According to Austin Nugent, a Disability Program Administrator at HDI, even if you’re not completely wrong, you only have a small piece of the puzzle.  

“I think the most common misunderstanding is that mental health is one-size fits all, so if you have obsessive compulsive disorder, it’s going to look a certain way, like you see in the movies,” she said.  

For Austin, OCD doesn’t look like washing hands over and over again, or counting the number of times she closes the door or quadruple checking that the stove is off. It is intrusive thoughts caused by a sensation, image, or idea. These triggers are often perceived as insignificant by others, but for Nugent, her OCD attaches meaning to her intrusive thoughts leading to a great deal of distress. She gets stuck on things needing to be ‘just right’ like a conversation, the organization of a closet, the texture of food, or the formatting of a document.  

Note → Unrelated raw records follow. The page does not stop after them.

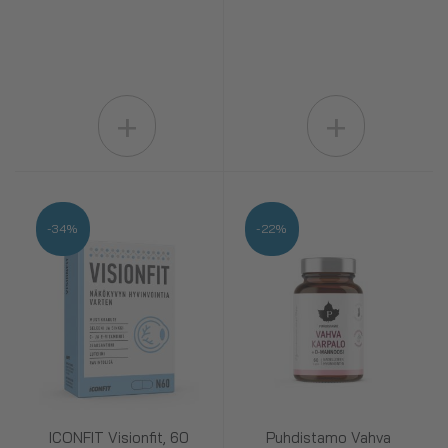
+
+
-34%
-22%
ICONFIT Visionfit, 60
Puhdistamo Vahva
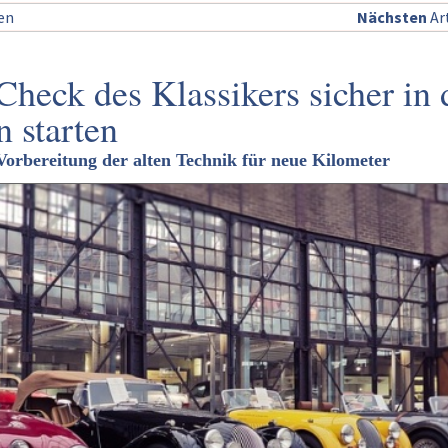
sen
Nächsten
Art
heck des Klassikers sicher in 
n starten
orbereitung der alten Technik für neue Kilometer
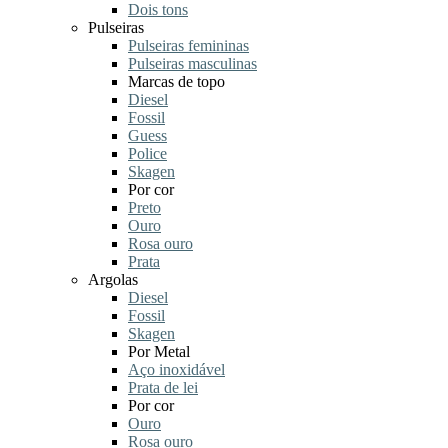
Dois tons
Pulseiras
Pulseiras femininas
Pulseiras masculinas
Marcas de topo
Diesel
Fossil
Guess
Police
Skagen
Por cor
Preto
Ouro
Rosa ouro
Prata
Argolas
Diesel
Fossil
Skagen
Por Metal
Aço inoxidável
Prata de lei
Por cor
Ouro
Rosa ouro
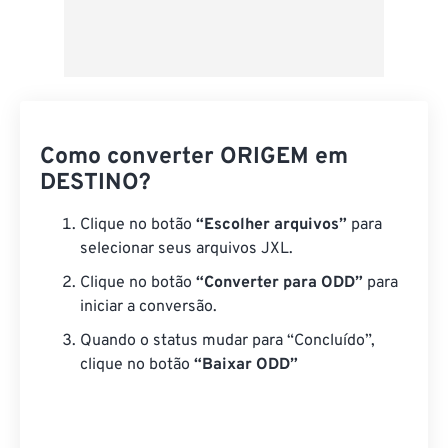
Como converter ORIGEM em
DESTINO?
Clique no botão
“Escolher arquivos”
para
selecionar seus arquivos JXL.
Clique no botão
“Converter para ODD”
para
iniciar a conversão.
Quando o status mudar para “Concluído”,
clique no botão
“Baixar ODD”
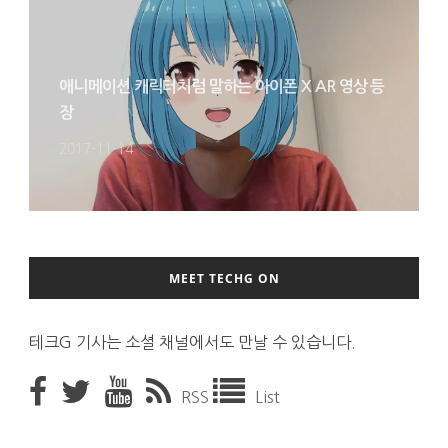
애니메이션 캐릭터처럼 말하는 아이폰 X AR 영상 등
장
2017-11-14
MEET TECHG ON
테크G 기사는 소셜 채널에서도 만날 수 있습니다.
RSS
List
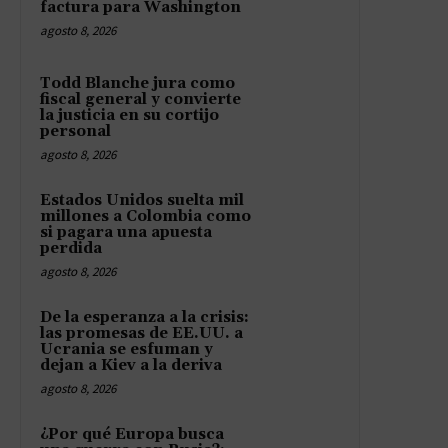
factura para Washington
agosto 8, 2026
Todd Blanche jura como
fiscal general y convierte
la justicia en su cortijo
personal
agosto 8, 2026
Estados Unidos suelta mil
millones a Colombia como
si pagara una apuesta
perdida
agosto 8, 2026
De la esperanza a la crisis:
las promesas de EE.UU. a
Ucrania se esfuman y
dejan a Kiev a la deriva
agosto 8, 2026
¿Por qué Europa busca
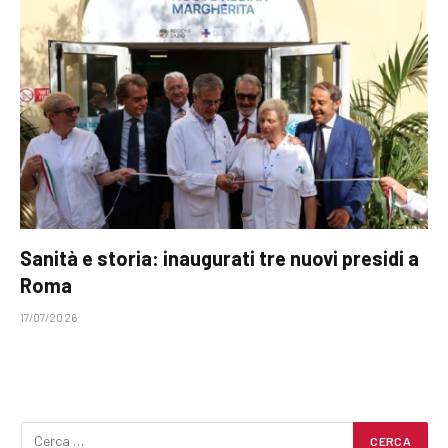
Sanità e storia: inaugurati tre nuovi presidi a
Roma
17/07/2026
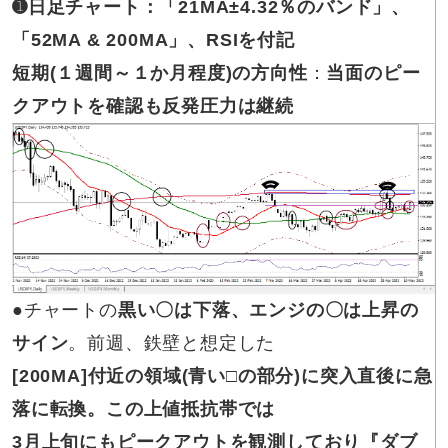
➊日足チャート：「21MA±4.32％のバンド」、
「52MA & 200MA」、RSIを付記
短期(１週間～１か月程度)の方向性
：
当面のピー
クアウトを確認も反発圧力は継続
●チャートの
黒い〇は下落、エンジの〇は上昇の
サイン
。前週、鉄壁と想定した
[200MA]付近の領域(青い□の部分)に突入直後に急
落に転換。この上値抵抗帯では
3月上旬にもピークアウトを観測しており『ダブ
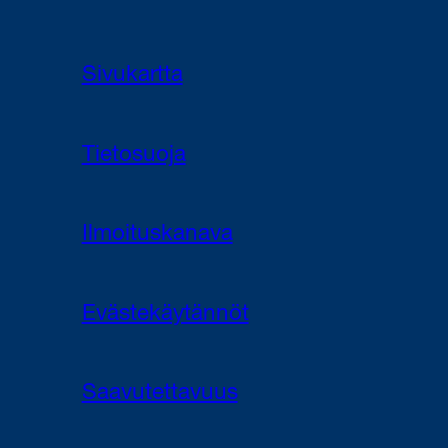
Sivukartta
Tietosuoja
Ilmoituskanava
Evästekäytännöt
Saavutettavuus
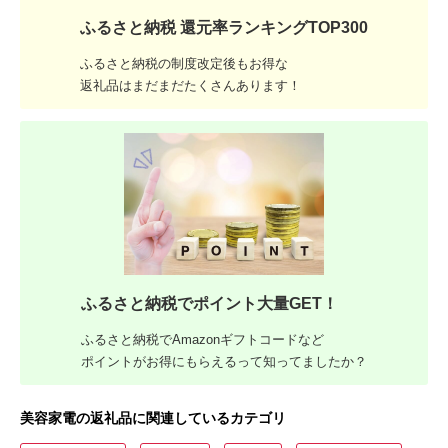
ふるさと納税 還元率ランキングTOP300
ふるさと納税の制度改定後もお得な
返礼品はまだまだたくさんあります！
ふるさと納税でポイント大量GET！
ふるさと納税でAmazonギフトコードなど
ポイントがお得にもらえるって知ってましたか？
美容家電の返礼品に関連しているカテゴリ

If things don’t meet the expectations of her OCD, she will seek reassurance, avoid particular situations, or perform mental rituals like ruminating for hours or days, or over explaining and correcting to alleviate her anxiety or discomfort. To most people, it may not even be noticeable that she is caught in an ‘OCD cycle.’ But for Nugent, it’s very real.  

“People often think I appear to be fine, so therefore I must be fine,” she said. “No. My brain is on a constant loop. My heart is racing, and I am super clammy and sweaty because I am on the verge of a full-fledged panic attack about something that happened two hours ago that most people would probably find very insignificant, like a typo in an email or a twitch in my eye.”  

A fear of what has happened is just one of the ways her anxiety manifests. It can also present as a fear of what-ifs.

“I also get uneasy about things that don’t happen, like someone saying something one way instead of another, convinced that I must be a ‘bad person,’” she said. “I know the twitch in my eye is probably because I’m tired, and someone not responding in a certain way is not indicative of my worth, but OCD will do all that it can to convince me otherwise.” 

But it’s not all a challenge, she noted.  

“Although OCD can cause me a lot of anxiety and be very time-consuming, I have learned to be proud of my journey, as I also find benefits and strengths in having OCD,” she said. “For example, it makes me incredibly detailed-orientated and very organized.” 

For Nugent, Mental Health Awareness Month is a reminder for others that for her, it isn’t confined to just a month. She is always aware of mental health, and the need to prioritize her mental health care.  

“Mental health awareness is a daily occurrence for me,” she said. “I need to pay very close attention and be very aware of my mental health needs constantly…if not, my OCD will rear its head and intensify, and then that ends up affecting every area of my life. Once I get in an OCD cycle, it can be very difficult for me to disrupt the cycle and move on with my day .” 

But Mental Health Awareness Month is also an opportunity. People who don’t have mental health conditions can get great benefits out of being mindful of their mental health and wellness.  

“Therapy is valuable for everybody,” she said. “It does not matter if you have a mental health condition or not, we all can benefit from having a toolkit of strategies when we’re in a rut.”  

She also encouraged people to learn more about mental health and challenge stereotypes. 

“There is so much misunderstanding around mental health,” she said, adding that just because it doesn’t look like it does in the movies doesn’t mean it isn’t real. “Don’t discredit anyone because they don’t fit the mold that you have in your mind of what OCD or anxiety or schizophrenia is supposed to be.” 

This article represents the opinions of the author and interviewee, not that of the University of Kentucky.